Here are several foods that contain a good amount of zinc: (1)
|Food||Serving size||Milligrams (mg) per serving|
|Cooked oysters||3 oz||74 mg|
|Canned beans||1/2 cup||2.9 mg|
|Chicken||3 oz||2.4 mg|
|Low-fat yogurt||8 oz||1.7 mg|
|Cooked chickpeas||1/2 cup||1.3 mg|
|Swiss Cheese||1 oz||1.2 mg|
|Roasted almonds||1 oz||0.9 mg|
|Cooked kidney beans||1/2 cup||0.9 mg|
Risks and Side Effects of Zinc
Just like deficiency of zinc is harmful, excessive intake can also cause health problems. The primary reason for zinc toxicity is due to too much intake of zinc supplements. Common symptoms of zinc toxicity are headaches, vomiting, nausea, stomach pain, decreased immune function, and reduction in good cholesterol (HDL) levels. (15)
The research has shown that zinc is safe when taken orally and following dosing recommendations. Higher doses are unsafe for pregnant and lactating mothers. Health experts suggest that breastfeeding and lactating females should not take more than 40 mg of zinc per day. (16)
Vegetarian and plant-based diets can result in zinc deficiency, so this population may benefit from supplementing their diet with other forms of zinc.

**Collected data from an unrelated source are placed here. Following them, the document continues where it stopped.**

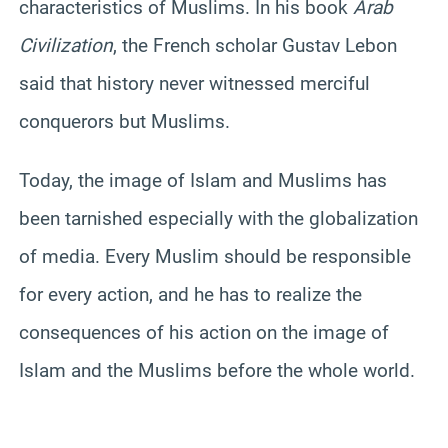
characteristics of Muslims. In his book
Arab
Civilization
, the French scholar Gustav Lebon
said that history never witnessed merciful
conquerors but Muslims.
Today, the image of Islam and Muslims has
been tarnished especially with the globalization
of media. Every Muslim should be responsible
for every action, and he has to realize the
consequences of his action on the image of
Islam and the Muslims before the whole world.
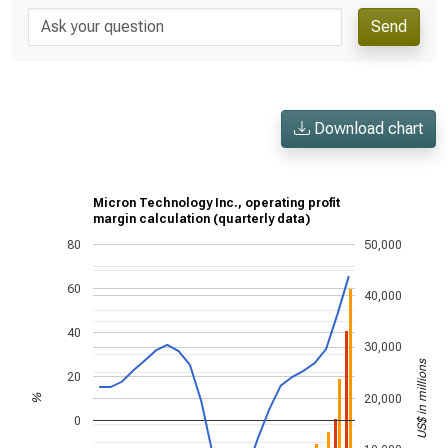
Send
Download chart
Micron Technology Inc., operating profit
margin calculation (quarterly data)
80
50,000
60
40,000
40
30,000
US$ in millions
20
20,000
%
0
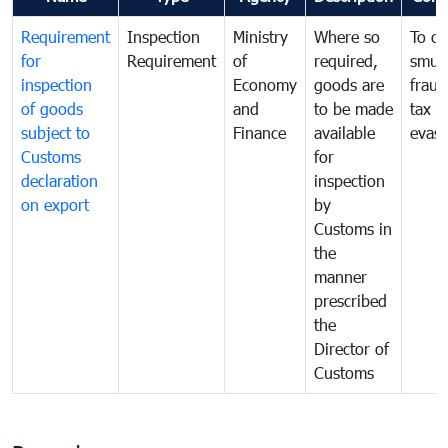
Requirement
Inspection
Ministry
Where so
To c
for
Requirement
of
required,
smug
inspection
Economy
goods are
fraud
of goods
and
to be made
tax
subject to
Finance
available
evasi
Customs
for
declaration
inspection
on export
by
Customs in
the
manner
prescribed
the
Director of
Customs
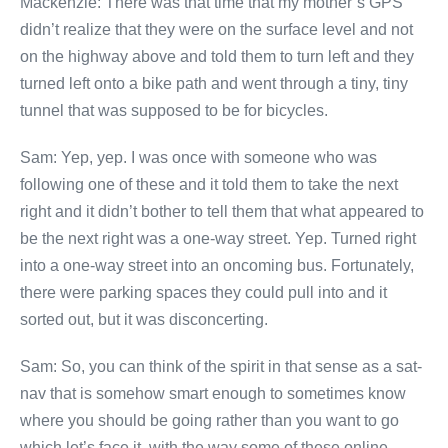
Mackenzie: There was that time that my mother’s GPS
didn’t realize that they were on the surface level and not
on the highway above and told them to turn left and they
turned left onto a bike path and went through a tiny, tiny
tunnel that was supposed to be for bicycles.
Sam: Yep, yep. I was once with someone who was
following one of these and it told them to take the next
right and it didn’t bother to tell them that what appeared to
be the next right was a one-way street. Yep. Turned right
into a one-way street into an oncoming bus. Fortunately,
there were parking spaces they could pull into and it
sorted out, but it was disconcerting.
Sam: So, you can think of the spirit in that sense as a sat-
nav that is somehow smart enough to sometimes know
where you should be going rather than you want to go
which let’s face it, with the way some of these online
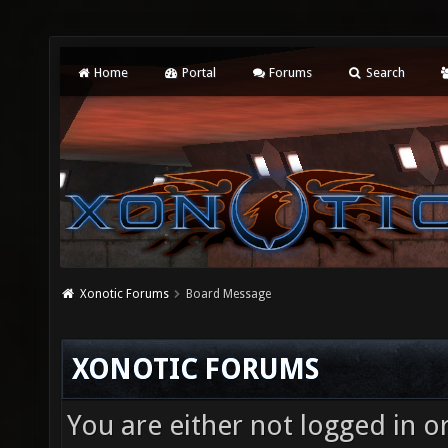
Home
Portal
Forums
Search
Xonotic Forums
Board Message
XONOTIC FORUMS
You are either not logged in o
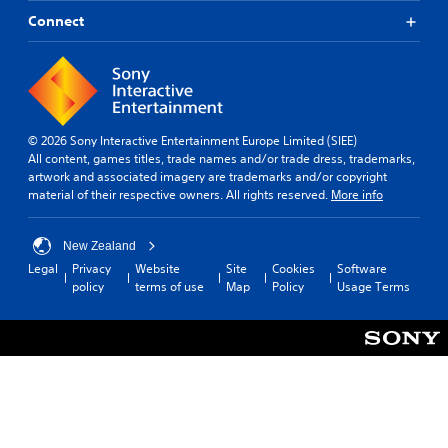
Connect
© 2026 Sony Interactive Entertainment Europe Limited (SIEE)
All content, games titles, trade names and/or trade dress, trademarks,
artwork and associated imagery are trademarks and/or copyright
material of their respective owners. All rights reserved.
More info
New Zealand
Legal
Privacy
Website
Site
Cookies
Software
policy
terms of use
Map
Policy
Usage Terms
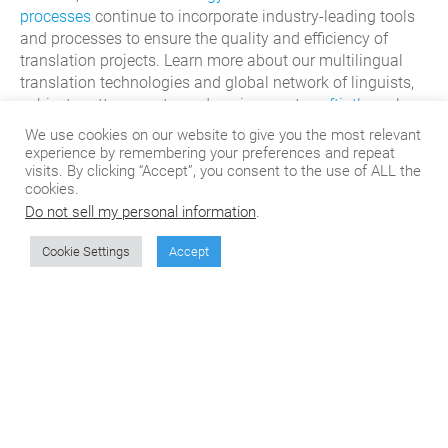
processes
continue to incorporate industry-
leading tools
and processes
to
ensure the quality and efficiency of
translation projects. Learn more about our multilingual
translation technologies and global network of linguists,
subject matter experts, and engineers at
csoftintl.com
!
We use cookies on our website to give you the most relevant
experience by remembering your preferences and repeat
visits. By clicking “Accept”, you consent to the use of ALL the
cookies.
Do not sell my personal information
.
Cookie Settings
Accept
Don't miss the next
article from CSOFT's
Blog!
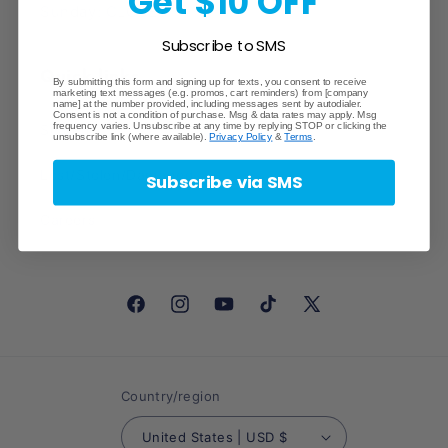
Get $10 OFF
Sunday: CLOSED
Subscribe to SMS
Quick links
By submitting this form and signing up for texts, you consent to receive
marketing text messages (e.g. promos, cart reminders) from [company
name] at the number provided, including messages sent by autodialer.
Consent is not a condition of purchase. Msg & data rates may apply. Msg
frequency varies. Unsubscribe at any time by replying STOP or clicking the
Search
unsubscribe link (where available).
Privacy Policy
&
Terms
.
Lost/Stolen/Damaged
Subscribe via SMS
Careers
Facebook
Instagram
YouTube
TikTok
X
(Twitter)
Country/region
United States | USD $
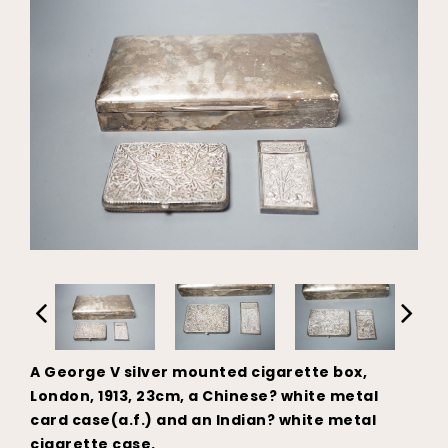
A George V silver mounted cigarette box,
London, 1913, 23cm, a Chinese? white metal
card case(a.f.) and an Indian? white metal
cigarette case.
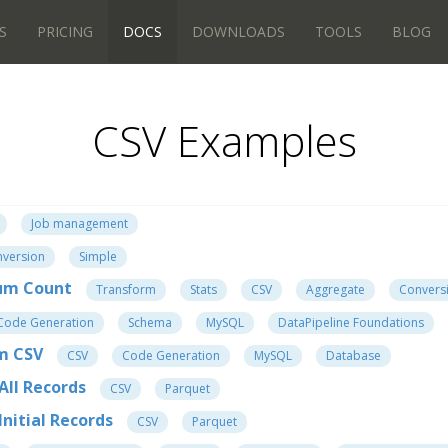
S
PRICING
DOCS
DOWNLOADS
TOOLS
BLOG
CSV Examples
Job management
version
Simple
um Count
Transform
Stats
CSV
Aggregate
Convers
Code Generation
Schema
MySQL
DataPipeline Foundations
om CSV
CSV
Code Generation
MySQL
Database
All Records
CSV
Parquet
nitial Records
CSV
Parquet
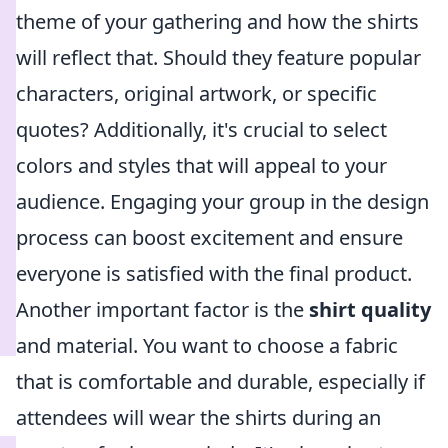
theme of your gathering and how the shirts
will reflect that. Should they feature popular
characters, original artwork, or specific
quotes? Additionally, it's crucial to select
colors and styles that will appeal to your
audience. Engaging your group in the design
process can boost excitement and ensure
everyone is satisfied with the final product.
Another important factor is the
shirt quality
and material. You want to choose a fabric
that is comfortable and durable, especially if
attendees will wear the shirts during an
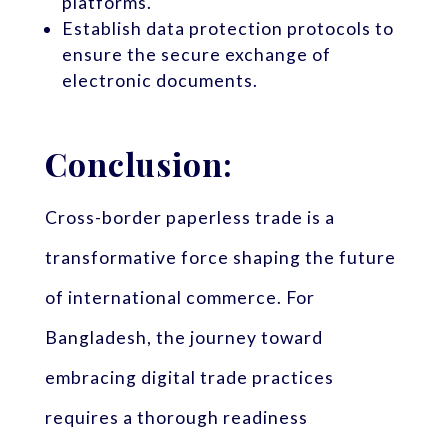
platforms.
Establish data protection protocols to
ensure the secure exchange of
electronic documents.
Conclusion:
Cross-border paperless trade is a
transformative force shaping the future
of international commerce. For
Bangladesh, the journey toward
embracing digital trade practices
requires a thorough readiness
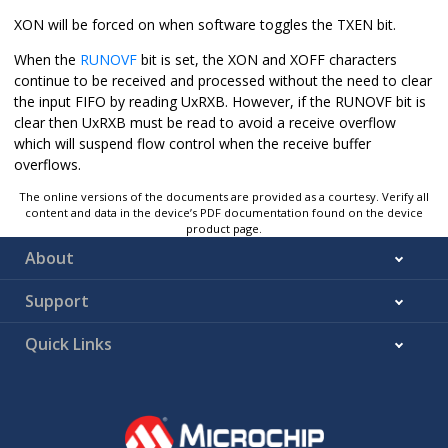
XON will be forced on when software toggles the TXEN bit.
When the
RUNOVF
bit is set, the XON and XOFF characters
continue to be received and processed without the need to clear
the input FIFO by reading UxRXB. However, if the RUNOVF bit is
clear then UxRXB must be read to avoid a receive overflow
which will suspend flow control when the receive buffer
overflows.
The online versions of the documents are provided as a courtesy. Verify all
content and data in the device’s PDF documentation found on the device
product page.
About
Support
Quick Links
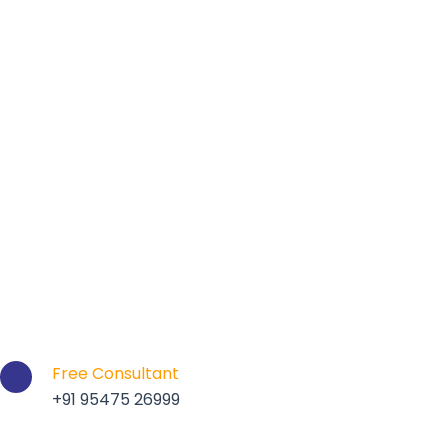
Free Consultant
+91 95475 26999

It is important to note that drinking alcohol can result in poor zinc absorption in your body. Zinc supplements can also have a moderate interaction with antibiotics, such as quinolone, as the zinc can reduce the absorption of the antibiotics in your body. To prevent this interaction, it is suggested that zinc supplements are taken at least 1 hour after taking antibiotics. (17)
Zinc is an essential mineral that plays several important functions in children, including protein synthesis, gene expression, immunity boosting, wound healing, enzymatic reactions, and healthy growth and development. This mineral is not naturally produced and stored by your child’s body, which is why you should ensure an adequate amount of zinc-rich foods are included in your child’s daily diet. Major dietary sources of zinc include seafood, oysters, nuts, red meat, and poultry. Deficiency of this mineral can result in several health problems in children, including hair loss, weight loss, infections, and a weakened immune system. In case of severe deficiency, you might consider zinc supplements for your kid after the approval of your physician.
Disclaimer: The content of this blog post is intended for informational purposes only. It is not intended as a substitute for professional medical advice, diagnosis, or treatment. You should not use this information for diagnosing or treating a health problem or disease, or prescribing any medication or other treatment. Always seek the advice of your physician or other qualified health provider before taking any medication or nutritional, herbal or homeopathic supplement and with any questions you may have regarding a medical condition.